Toeing the same aggressive line as his predecessor, President Dimtry Medvedev showed on Tuesday that he was committed to seeing Russia re-emerge as a global powerhouse. He said not only that Russia “will need to react … adequately” to the deployment of the US anti-missile system, but also that any US-led moves to integrate former Soviet states such as Georgia into NATO would be resisted. In a time when the world faces new challenges – ranging from the war on terror to climate change and energy dependency – a reversion to old antagonisms such as the Cold War certainly seems like a step in the wrong decision.
Not to be left behind, the US is also threatening to resurrect a problem, clearly having learnt nothing with the passage of time. The Justice Department is considering a proposed policy – aimed at rooting out terrorists before they strike – that will institutionalise racial and ethnic profiling. The proposed revision to what are known as “attorney general guidelines” will allow the FBI to investigate people without any evidence of wrongdoing, relying instead on their race, ethnicity, and travel habits (for example, frequent trips to countries known for terrorist activities). Analysts agree that the proposal is aimed at facilitating the investigations of Muslims, Arabs, and other racial/ethnic minorities.
Racial profiling is considered unconstitutional in the US and even President Bush, who has taken extreme steps in the war against terror, has spoken out strongly against the practice. But the implementation of such a policy would no doubt have wide-reaching and longstanding social ramifications. The institutionalised targeting of Muslims, for example, would eventually seep down into American society. The cultural trend – which already has momentum – of thinking that Islam and terrorism are synonymous would eventually become normalised.

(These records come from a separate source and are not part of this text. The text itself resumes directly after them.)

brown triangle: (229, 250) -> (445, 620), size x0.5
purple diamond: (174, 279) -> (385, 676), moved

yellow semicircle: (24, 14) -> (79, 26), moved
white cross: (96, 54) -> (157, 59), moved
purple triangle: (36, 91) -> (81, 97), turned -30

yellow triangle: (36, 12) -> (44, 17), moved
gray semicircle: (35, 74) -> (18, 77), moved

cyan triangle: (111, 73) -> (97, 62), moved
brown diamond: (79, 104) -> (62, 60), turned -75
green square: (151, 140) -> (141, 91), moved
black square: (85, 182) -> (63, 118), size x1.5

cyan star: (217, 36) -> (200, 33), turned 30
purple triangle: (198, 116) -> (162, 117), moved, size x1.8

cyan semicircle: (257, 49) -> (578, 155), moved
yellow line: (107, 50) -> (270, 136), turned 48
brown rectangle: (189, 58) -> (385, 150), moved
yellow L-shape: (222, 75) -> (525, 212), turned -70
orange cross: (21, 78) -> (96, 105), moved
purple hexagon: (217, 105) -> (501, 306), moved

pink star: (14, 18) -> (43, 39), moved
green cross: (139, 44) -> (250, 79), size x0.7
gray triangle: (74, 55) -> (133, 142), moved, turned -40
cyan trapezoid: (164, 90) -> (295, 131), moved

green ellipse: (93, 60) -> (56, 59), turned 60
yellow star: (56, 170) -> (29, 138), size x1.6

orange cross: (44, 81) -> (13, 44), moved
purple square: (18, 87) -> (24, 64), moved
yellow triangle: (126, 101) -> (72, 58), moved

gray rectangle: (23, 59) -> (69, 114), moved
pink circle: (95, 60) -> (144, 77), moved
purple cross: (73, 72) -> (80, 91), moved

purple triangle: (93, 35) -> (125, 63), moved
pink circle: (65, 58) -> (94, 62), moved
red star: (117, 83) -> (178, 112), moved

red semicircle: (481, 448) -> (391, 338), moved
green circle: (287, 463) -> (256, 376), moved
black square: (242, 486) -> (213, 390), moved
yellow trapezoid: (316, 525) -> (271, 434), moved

Given America’s past and ongoing problems with racial profiling, it is surprising that the government is willing to revisit the issue in such a flagrant manner. After all, the struggle to stem racial profiling with regards to African-Americans has been difficult and has met with only moderate success. Campaigns to decouple the mental association people have between blackness and criminality are underway even now. Even the legacy of Japanese internment camps – to which 110,000 Japanese nationals and American-Japanese were forcibly relocated on the basis of their ethnicity and nationality after the Pearl Harbour attack during World War II – is only beginning to be grappled with at this point.
So while governments ignore historical antecedents, history relentlessly repeats itself. To end on an optimistic note, though, I will point to an example where there is a chance of learning from history and moving forward to a potentially better future. The International Criminal Court’s recent prosecution of Sudan’s president for the genocide in Darfur of 35,000 people and the persecution of 2.5 million refugees is a provocative move. As the international community thinks through how to respond to the ICC’s request for an arrest warrant for President Omar al-Bashir, it should be intent on rewriting the mistakes made in Liberia, Yugoslavia, Rwanda and countless other sites of humanitarian crisis. We should see this as an attempt to pen a new version of the horrifying histories of crimes against humanity. The move may be controversial, but it does offer us the opportunity to write a new chapter in a global narrative that is threatening to become repetitive.